### Your task
Reproduce the material below only from the line with "listening room. First" to the line with "water, there are no rivers, they", both included, keeping each line exact and dropping the pictures.

** Opening Information supplied block **

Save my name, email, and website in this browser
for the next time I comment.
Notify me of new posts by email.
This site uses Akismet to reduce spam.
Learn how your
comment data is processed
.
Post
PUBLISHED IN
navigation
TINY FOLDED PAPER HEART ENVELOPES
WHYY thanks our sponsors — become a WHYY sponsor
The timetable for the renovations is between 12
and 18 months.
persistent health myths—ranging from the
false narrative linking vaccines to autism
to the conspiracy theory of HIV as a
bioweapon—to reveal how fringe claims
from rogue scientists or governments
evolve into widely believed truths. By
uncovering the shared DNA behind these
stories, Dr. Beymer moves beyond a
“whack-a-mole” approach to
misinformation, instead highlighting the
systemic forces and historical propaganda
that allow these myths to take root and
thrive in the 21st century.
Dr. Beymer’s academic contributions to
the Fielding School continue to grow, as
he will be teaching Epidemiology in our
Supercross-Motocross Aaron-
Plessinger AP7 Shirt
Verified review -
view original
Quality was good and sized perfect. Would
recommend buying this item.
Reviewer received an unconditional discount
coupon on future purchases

** Closing Information supplied block **
** Opening Information supplied block **

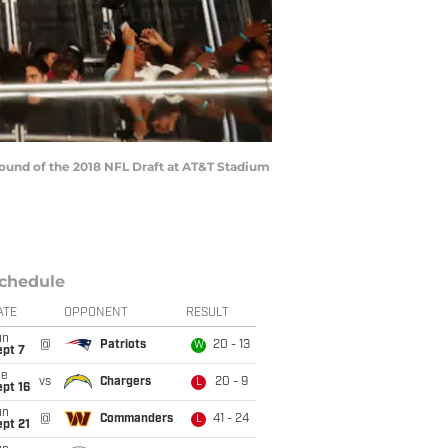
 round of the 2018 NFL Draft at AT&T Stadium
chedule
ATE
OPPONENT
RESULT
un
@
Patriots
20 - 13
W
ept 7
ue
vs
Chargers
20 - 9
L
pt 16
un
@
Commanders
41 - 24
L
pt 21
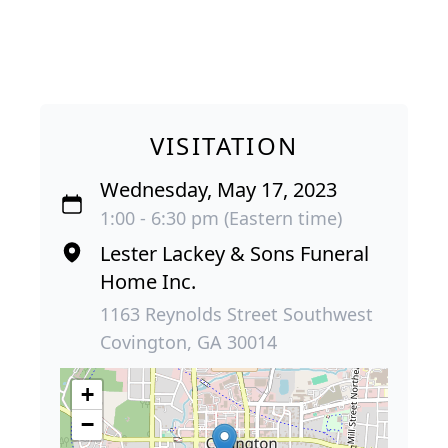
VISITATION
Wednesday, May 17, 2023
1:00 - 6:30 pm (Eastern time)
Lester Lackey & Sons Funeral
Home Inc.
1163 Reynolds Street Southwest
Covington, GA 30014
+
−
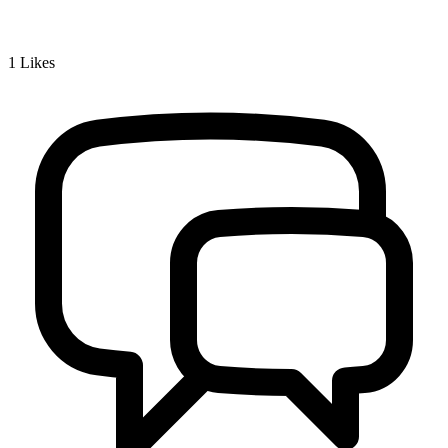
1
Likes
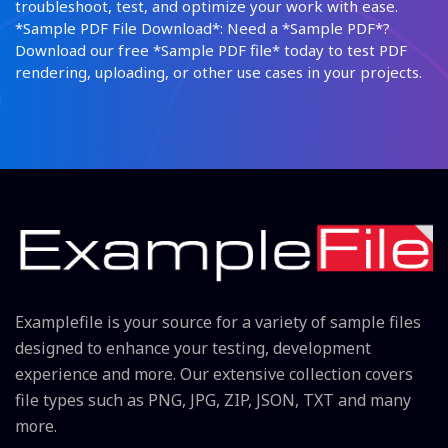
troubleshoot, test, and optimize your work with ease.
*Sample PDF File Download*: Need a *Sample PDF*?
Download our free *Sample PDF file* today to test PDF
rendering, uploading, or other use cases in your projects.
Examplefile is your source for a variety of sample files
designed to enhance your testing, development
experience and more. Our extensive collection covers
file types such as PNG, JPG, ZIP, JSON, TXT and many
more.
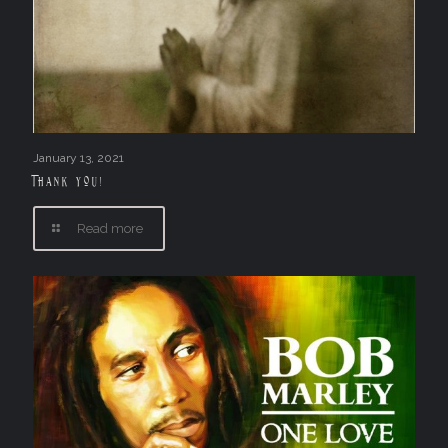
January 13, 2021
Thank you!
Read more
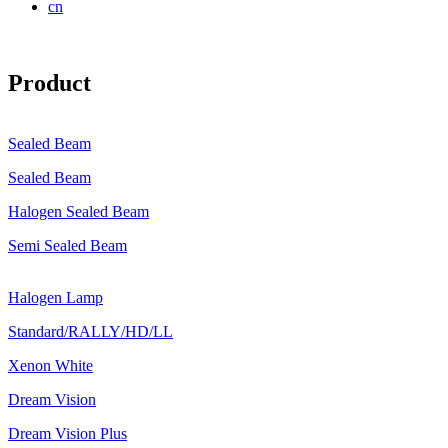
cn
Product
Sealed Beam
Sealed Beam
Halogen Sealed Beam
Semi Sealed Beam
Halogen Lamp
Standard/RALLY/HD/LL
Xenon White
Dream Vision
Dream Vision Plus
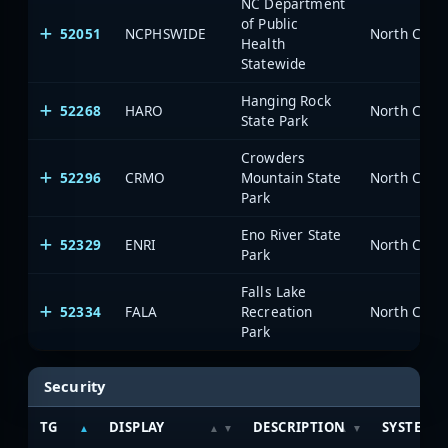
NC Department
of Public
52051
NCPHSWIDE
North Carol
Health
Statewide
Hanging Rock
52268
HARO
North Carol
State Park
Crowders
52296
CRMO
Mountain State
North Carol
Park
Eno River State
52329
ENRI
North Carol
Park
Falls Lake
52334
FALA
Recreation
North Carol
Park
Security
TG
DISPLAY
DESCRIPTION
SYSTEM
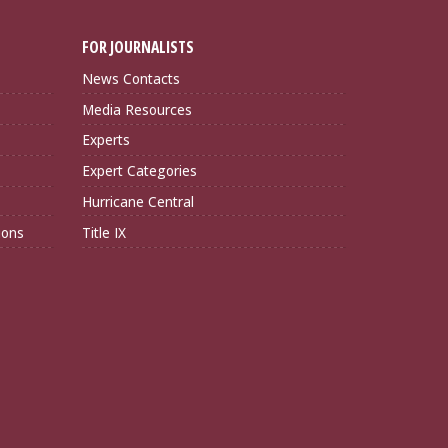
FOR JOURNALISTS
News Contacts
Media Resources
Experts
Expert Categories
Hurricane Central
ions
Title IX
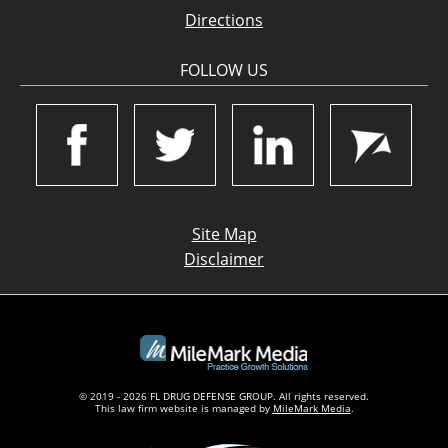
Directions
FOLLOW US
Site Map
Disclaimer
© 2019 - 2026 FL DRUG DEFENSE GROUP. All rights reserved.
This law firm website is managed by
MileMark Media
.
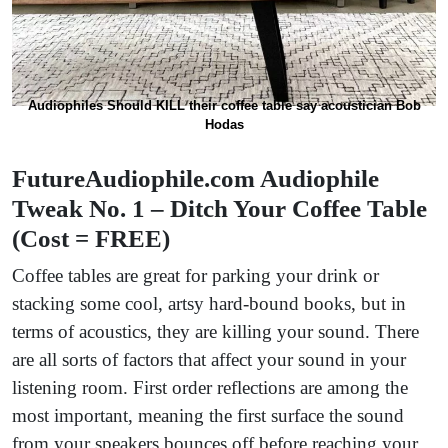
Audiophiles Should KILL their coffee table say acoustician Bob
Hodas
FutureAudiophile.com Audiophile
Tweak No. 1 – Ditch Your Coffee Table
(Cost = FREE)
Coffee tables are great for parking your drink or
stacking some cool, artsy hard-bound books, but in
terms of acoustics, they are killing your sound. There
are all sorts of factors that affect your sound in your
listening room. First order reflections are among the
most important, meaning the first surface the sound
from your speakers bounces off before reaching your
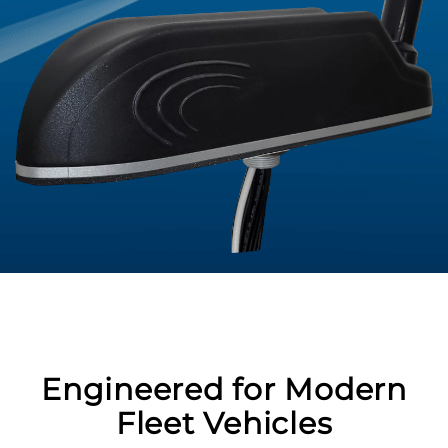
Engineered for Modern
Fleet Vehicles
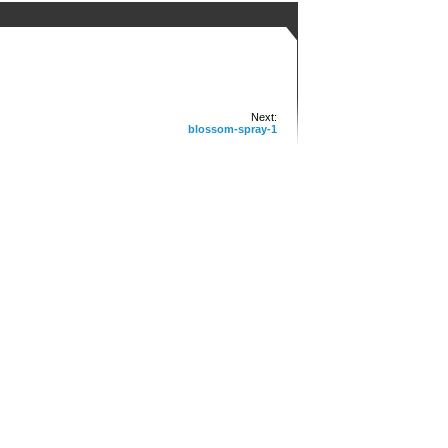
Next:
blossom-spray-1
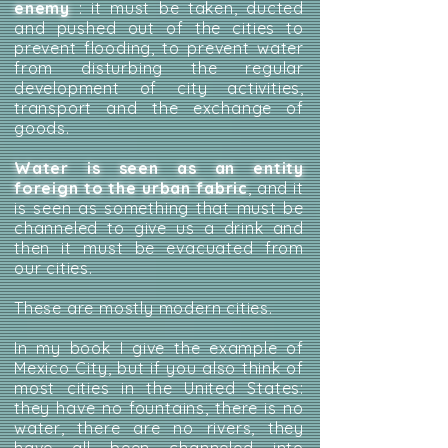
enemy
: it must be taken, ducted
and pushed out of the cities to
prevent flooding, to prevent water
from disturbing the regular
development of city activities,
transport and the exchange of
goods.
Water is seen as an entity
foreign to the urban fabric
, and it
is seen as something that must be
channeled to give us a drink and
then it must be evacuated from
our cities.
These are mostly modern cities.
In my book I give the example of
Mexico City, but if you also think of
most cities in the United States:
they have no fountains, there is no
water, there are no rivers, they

** Closing Information supplied block **
** Opening Information supplied block **

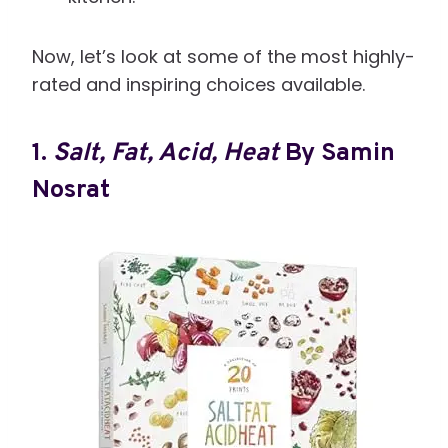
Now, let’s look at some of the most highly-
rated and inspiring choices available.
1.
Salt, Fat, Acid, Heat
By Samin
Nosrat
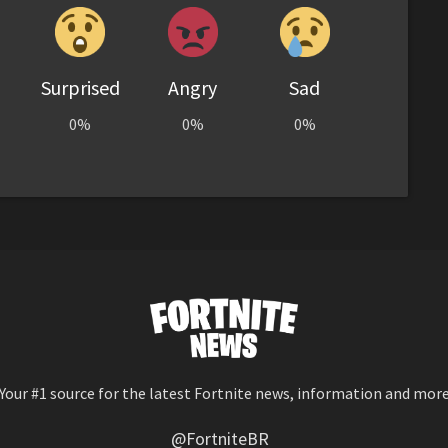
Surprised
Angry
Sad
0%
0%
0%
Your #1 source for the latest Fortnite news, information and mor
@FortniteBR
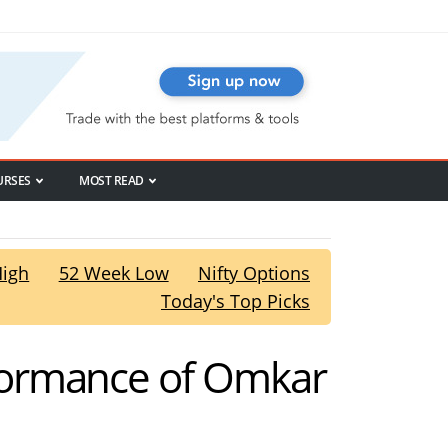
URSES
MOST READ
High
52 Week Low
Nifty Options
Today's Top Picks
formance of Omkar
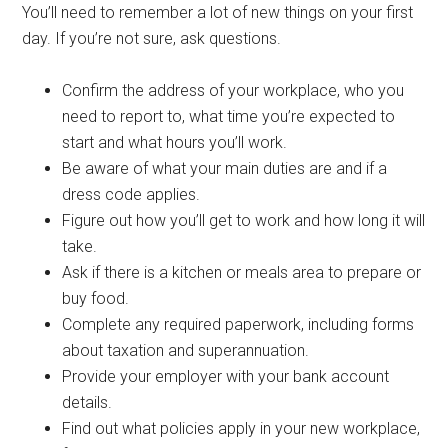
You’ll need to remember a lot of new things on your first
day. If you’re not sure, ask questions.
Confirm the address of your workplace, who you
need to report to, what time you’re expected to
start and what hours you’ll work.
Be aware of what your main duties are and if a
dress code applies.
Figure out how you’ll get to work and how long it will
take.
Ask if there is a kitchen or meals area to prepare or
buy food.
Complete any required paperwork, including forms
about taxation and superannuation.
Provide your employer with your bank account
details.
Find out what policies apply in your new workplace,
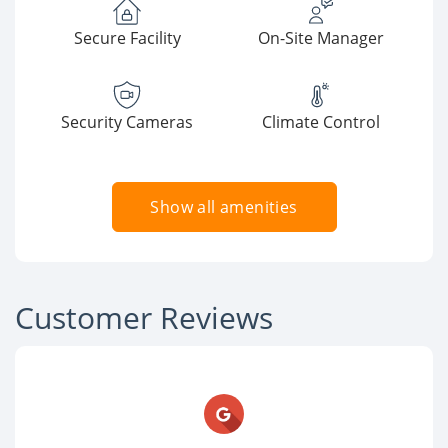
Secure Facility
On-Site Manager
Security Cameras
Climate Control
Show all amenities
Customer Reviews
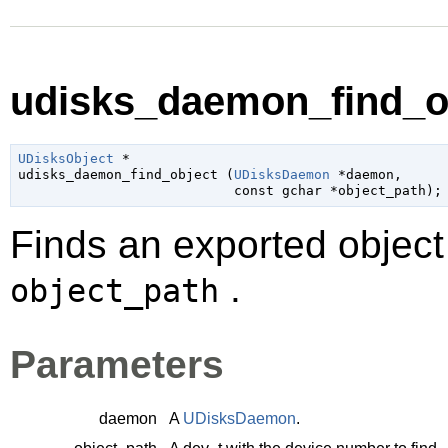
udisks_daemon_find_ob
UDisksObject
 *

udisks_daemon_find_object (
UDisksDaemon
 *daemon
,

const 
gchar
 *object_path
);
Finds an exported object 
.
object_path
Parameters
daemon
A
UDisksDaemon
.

** Closing Information supplied block **

### Response to the task
listening room. First order reflections are among the
most important, meaning the first surface the sound
from your speakers bounces off before reaching your
Engineered for Modern
Fleet Vehicles
Next:
blossom-spray-1
enemy
: it must be taken, ducted
and pushed out of the cities to
prevent flooding, to prevent water
from disturbing the regular
development of city activities,
transport and the exchange of
goods.
Water is seen as an entity
foreign to the urban fabric
, and it
is seen as something that must be
channeled to give us a drink and
then it must be evacuated from
our cities.
These are mostly modern cities.
In my book I give the example of
Mexico City, but if you also think of
most cities in the United States:
they have no fountains, there is no
water, there are no rivers, they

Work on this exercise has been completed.